This is all so complicated that it is easy not to pay attention. But the controversy matters: a civil rights formula program created to assist school districts that serve impoverished communities is being undermined as the programs are made competitive and as waivers are inconsistently approved and implemented. The Title I formula is a fairer, more supportive, and less confusing way of helping the school districts and schools that serve our poorest children.
Our most urgent educational priority as a society must be to invest in improving the public schools in our poorest communities rather than punishing them, punishing their teachers, closing these schools, or privatizing them. This is, of course, precisely what the Title I formula was intended to do.
In a society threaded through with racism, creating racially integrated public schools that serve all the children is a job that must be actively undertaken all day every day. The effort must be intentional and constant, because unless there is an intervention, primary social institutions like schools will reproduce the society in which they are set. Confronting institutional racism is a huge challenge.
Once Racially Troubled, a District Shrinks the Achievement Gap is the story of one school district, in Ossining, New York, where staff have thoughtfully and persistently examined challenges for black and Hispanic students and worked together to help children from all racial and ethnic groups cross racial boundaries.
This is at the same time an inspiring and very mundane story. How to build enrollment of black and brown students in Advanced Placement classes? How to help students arriving at the high school as new immigrants with few English skills learn chemistry and advanced math? How to close a sad and frightening racial-ethnic gap in high school graduation?
The efforts that have paid off in Ossining did not feature expensive consultants, on-line curriculum, or the distribution of electronic tablets to every child. Instead Ossining instituted a district-wide elementary school integration plan at a time when the federal government had eliminated grants to support such efforts. It experimented with a bilingual program at the high school particularly in science and math classes. It launched Project Earthquake, an intensive program to encourage black male adolescents to engage in school. It developed an award-winning advanced science research program. The staff in Ossining continue assess how things are going and they respond to the needs they identify.

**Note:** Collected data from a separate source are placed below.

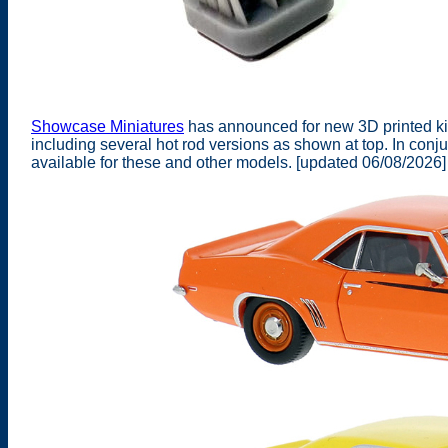
Showcase Miniatures
has announced for new 3D printed kit
including several hot rod versions as shown at top. In co
available for these and other models. [updated 06/08/2026]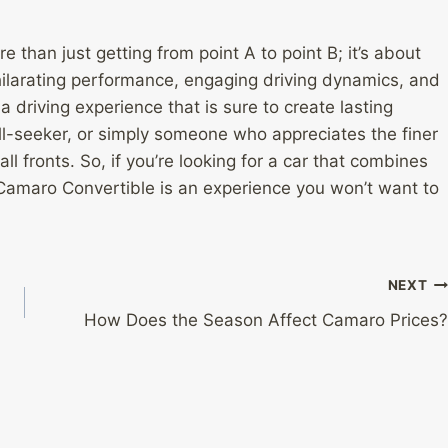
e than just getting from point A to point B; it’s about
exhilarating performance, engaging driving dynamics, and
driving experience that is sure to create lasting
ill-seeker, or simply someone who appreciates the finer
all fronts. So, if you’re looking for a car that combines
 Camaro Convertible is an experience you won’t want to
NEXT
How Does the Season Affect Camaro Prices?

Ossining High school has also begun a partnership with the State University of New York in Albany to offer college level courses open to all students in subjects like “Racism, Classism, and Sexism,” “The Black Experience,” and “Crossing Borders”—courses that have drawn students from all races and cultures and encouraged students to “see their lives mirrored in the curriculum.” “’Some of the material that we use is challenging, it’s controversial,’ said Jillian McRae, an English teacher at Ossining who co-teaches several electives. ‘We’ve had students who have been angry. They’ve broken down,’ she said. ‘They see inequities in systems, they see inequities in terms of what they’ve had access to, what their parents have access to, what their grandparents did or did not have access to.'”

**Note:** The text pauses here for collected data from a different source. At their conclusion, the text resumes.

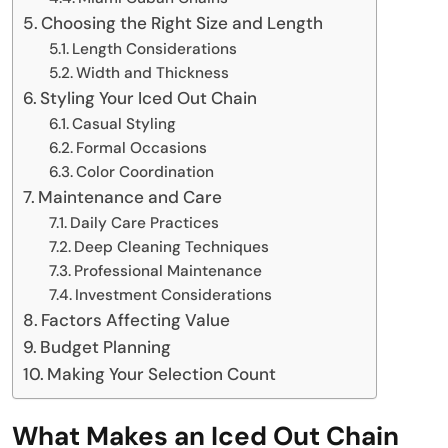
Choosing the Right Size and Length
Length Considerations
Width and Thickness
Styling Your Iced Out Chain
Casual Styling
Formal Occasions
Color Coordination
Maintenance and Care
Daily Care Practices
Deep Cleaning Techniques
Professional Maintenance
Investment Considerations
Factors Affecting Value
Budget Planning
Making Your Selection Count
What Makes an Iced Out Chain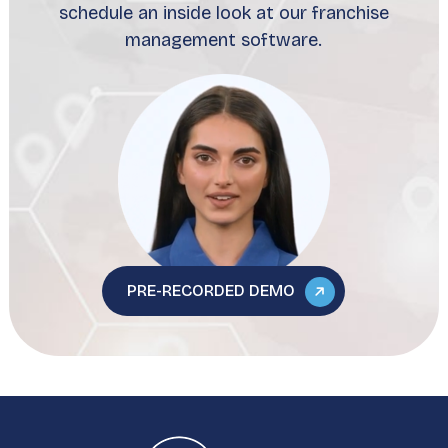
schedule an inside look at our franchise
management software.
PRE-RECORDED DEMO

School reform in Ossining has nothing to do with punishing teachers or closing schools. It has emerged locally as the staff and the community have actively and intentionally grappled with what Ossining must expect of itself if it is to support all of its children in a diverse community set in a nation that persists in being separate and segregated. The high school graduation rates and college matriculation rates for all groups of students continue to rise.
Two blog posts arrived in my in-box today. The first is from a young woman, Jessie Ramey, whose blog is called Yinzercation and whose recent post is titled Diane Ravitch Launched, Yinzer-Style. This sent me, of course to Google and ultimately Wikipedia for a definition: “Yinzer is a 20th century term playing on the Pittsburgh, Pennsylvania second-person plural vernacular “yinz.” This post is about Diane Ravitch’s book launch for Reign of Error on last Monday night at a synagogue in Pittsburgh.
The event drew a thousand people and involved presentations by several school music groups. Writes Ms. Ramey, ” Several student leaders from the Westinghouse Bulldogs high-stepping marching band joined Dr. Ravitch on stage to explain what has happened to arts education, music, and band at their high school. Despite the proud Westinghouse legacy that includes many of this country’s jazz greats (think Billy Strayhorn, Al Aaron, Mary Lou Williams and a host of others), the ragtag band has almost no instruments, hasn’t had new uniforms in more than a dozen years, and can’t even afford drumsticks. Yet the students are passionate about holding their band together.”
The second blog post, The Myth of the Level Playing Field, is from the Rev. John Thomas at Chicago Theological Seminary. He too writes about public education, describing the scene as he rides his bike to work each morning down Stony Island Parkway, “past two schools within a quarter of a mile of each other. On one stretch… sits the new Earl Shapiro Hall, a slick, multi-million dollar campus for the early childhood program of the University of Chicago Lab Schools.” This is the school where President Obama sent his children when he lived in Chicago and where Mayor Rahm Emmanuel now sends his children. According to Rev. Thomas, “Full day tuition for nursery through grade 5 at the Lab School is $25,300 a year.”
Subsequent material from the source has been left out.